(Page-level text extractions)
++++++++++
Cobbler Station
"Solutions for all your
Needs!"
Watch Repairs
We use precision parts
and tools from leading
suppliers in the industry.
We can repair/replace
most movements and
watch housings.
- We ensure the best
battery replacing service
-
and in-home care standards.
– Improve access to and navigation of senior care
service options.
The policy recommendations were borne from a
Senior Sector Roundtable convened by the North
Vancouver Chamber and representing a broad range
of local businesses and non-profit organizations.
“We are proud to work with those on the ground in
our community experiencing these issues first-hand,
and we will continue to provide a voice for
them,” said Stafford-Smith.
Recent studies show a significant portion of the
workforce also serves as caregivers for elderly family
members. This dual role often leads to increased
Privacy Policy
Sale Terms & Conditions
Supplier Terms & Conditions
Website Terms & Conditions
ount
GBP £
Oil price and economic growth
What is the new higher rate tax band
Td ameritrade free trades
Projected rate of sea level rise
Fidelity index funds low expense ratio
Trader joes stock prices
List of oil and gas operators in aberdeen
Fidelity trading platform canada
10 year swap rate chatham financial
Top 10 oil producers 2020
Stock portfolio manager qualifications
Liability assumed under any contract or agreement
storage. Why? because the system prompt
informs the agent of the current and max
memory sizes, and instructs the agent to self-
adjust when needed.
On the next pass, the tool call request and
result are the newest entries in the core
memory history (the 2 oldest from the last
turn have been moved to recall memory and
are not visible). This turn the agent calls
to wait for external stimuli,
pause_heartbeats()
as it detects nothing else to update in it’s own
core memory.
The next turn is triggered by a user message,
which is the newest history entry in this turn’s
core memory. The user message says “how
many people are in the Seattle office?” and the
++++++++++
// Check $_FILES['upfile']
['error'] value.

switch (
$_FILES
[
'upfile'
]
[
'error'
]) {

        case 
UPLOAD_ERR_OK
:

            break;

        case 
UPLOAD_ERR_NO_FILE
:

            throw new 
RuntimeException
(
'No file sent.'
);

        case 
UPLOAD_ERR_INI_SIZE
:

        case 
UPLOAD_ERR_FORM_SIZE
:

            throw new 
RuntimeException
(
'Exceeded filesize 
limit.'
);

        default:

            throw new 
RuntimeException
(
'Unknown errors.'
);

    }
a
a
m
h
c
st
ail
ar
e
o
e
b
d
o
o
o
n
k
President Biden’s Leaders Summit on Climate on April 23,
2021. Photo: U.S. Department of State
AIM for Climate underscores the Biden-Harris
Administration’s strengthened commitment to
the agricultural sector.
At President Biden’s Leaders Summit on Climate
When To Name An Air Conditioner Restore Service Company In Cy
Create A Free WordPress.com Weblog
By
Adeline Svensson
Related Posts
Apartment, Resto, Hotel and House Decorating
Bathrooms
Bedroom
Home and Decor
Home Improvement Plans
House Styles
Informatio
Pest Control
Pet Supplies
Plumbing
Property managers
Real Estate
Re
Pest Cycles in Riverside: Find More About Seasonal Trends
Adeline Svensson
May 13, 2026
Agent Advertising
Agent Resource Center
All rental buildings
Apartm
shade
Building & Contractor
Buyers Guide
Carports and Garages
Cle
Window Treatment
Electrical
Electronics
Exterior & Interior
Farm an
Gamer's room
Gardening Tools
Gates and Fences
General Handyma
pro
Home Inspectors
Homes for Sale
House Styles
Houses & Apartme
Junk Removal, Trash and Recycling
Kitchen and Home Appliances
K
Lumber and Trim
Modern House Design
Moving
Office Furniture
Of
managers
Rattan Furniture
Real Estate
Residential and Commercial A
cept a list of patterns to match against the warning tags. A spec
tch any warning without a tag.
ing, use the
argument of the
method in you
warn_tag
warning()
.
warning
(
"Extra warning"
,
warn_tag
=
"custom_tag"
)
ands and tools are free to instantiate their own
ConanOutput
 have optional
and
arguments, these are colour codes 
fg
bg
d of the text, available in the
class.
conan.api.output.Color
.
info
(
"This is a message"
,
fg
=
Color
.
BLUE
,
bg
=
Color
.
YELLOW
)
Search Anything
++++++++++
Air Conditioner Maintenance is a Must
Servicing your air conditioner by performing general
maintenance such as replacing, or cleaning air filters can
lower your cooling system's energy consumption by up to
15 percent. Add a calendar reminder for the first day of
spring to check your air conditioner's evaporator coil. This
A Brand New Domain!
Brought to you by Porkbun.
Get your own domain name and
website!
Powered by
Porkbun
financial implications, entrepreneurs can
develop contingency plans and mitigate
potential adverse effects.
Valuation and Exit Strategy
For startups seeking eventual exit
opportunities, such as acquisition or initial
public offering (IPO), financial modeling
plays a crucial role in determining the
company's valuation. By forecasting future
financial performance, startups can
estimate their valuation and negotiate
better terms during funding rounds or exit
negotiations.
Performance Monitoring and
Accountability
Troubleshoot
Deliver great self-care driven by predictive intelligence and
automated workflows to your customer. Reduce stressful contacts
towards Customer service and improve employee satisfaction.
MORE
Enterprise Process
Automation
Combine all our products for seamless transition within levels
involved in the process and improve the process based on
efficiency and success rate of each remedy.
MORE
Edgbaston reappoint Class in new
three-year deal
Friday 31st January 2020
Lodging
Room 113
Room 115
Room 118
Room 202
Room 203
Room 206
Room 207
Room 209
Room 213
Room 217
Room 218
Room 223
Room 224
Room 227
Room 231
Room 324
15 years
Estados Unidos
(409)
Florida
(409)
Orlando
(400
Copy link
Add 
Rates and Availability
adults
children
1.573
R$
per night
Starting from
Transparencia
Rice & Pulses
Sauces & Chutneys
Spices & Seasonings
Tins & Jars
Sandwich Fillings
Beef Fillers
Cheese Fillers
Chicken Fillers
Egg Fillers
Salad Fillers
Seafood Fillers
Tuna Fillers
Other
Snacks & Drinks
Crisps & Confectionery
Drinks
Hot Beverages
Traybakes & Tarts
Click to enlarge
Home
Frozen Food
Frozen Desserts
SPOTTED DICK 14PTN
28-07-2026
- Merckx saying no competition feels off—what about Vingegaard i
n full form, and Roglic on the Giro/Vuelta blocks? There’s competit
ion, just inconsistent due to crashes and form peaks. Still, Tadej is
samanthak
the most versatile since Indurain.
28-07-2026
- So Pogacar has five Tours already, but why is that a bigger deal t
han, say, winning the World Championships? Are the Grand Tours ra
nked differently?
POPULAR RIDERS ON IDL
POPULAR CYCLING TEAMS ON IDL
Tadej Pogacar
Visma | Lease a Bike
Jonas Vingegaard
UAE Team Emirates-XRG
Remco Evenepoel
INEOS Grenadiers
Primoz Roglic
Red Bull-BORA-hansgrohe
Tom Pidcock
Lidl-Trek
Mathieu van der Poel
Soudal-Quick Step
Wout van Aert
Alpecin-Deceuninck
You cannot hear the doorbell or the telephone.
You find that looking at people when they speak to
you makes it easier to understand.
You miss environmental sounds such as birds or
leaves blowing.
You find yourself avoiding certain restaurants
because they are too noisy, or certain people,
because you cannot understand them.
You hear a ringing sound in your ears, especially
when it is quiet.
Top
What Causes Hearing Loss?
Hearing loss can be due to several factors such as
++++++++++
HOW TO COMPLETE THIS TASK.
What you give back should be exactly the lines of the data above from the line with "Get your own domain name and" through the line with "Cheese Fillers", both of those included, and nothing more.

EXERCISE ANSWER.
Get your own domain name and
website!
Powered by
Porkbun
financial implications, entrepreneurs can
develop contingency plans and mitigate
potential adverse effects.
Valuation and Exit Strategy
For startups seeking eventual exit
opportunities, such as acquisition or initial
public offering (IPO), financial modeling
plays a crucial role in determining the
company's valuation. By forecasting future
financial performance, startups can
estimate their valuation and negotiate
better terms during funding rounds or exit
negotiations.
Performance Monitoring and
Accountability
Troubleshoot
Deliver great self-care driven by predictive intelligence and
automated workflows to your customer. Reduce stressful contacts
towards Customer service and improve employee satisfaction.
MORE
Enterprise Process
Automation
Combine all our products for seamless transition within levels
involved in the process and improve the process based on
efficiency and success rate of each remedy.
MORE
Edgbaston reappoint Class in new
three-year deal
Friday 31st January 2020
Lodging
Room 113
Room 115
Room 118
Room 202
Room 203
Room 206
Room 207
Room 209
Room 213
Room 217
Room 218
Room 223
Room 224
Room 227
Room 231
Room 324
15 years
Estados Unidos
(409)
Florida
(409)
Orlando
(400
Copy link
Add 
Rates and Availability
adults
children
1.573
R$
per night
Starting from
Transparencia
Rice & Pulses
Sauces & Chutneys
Spices & Seasonings
Tins & Jars
Sandwich Fillings
Beef Fillers
Cheese Fillers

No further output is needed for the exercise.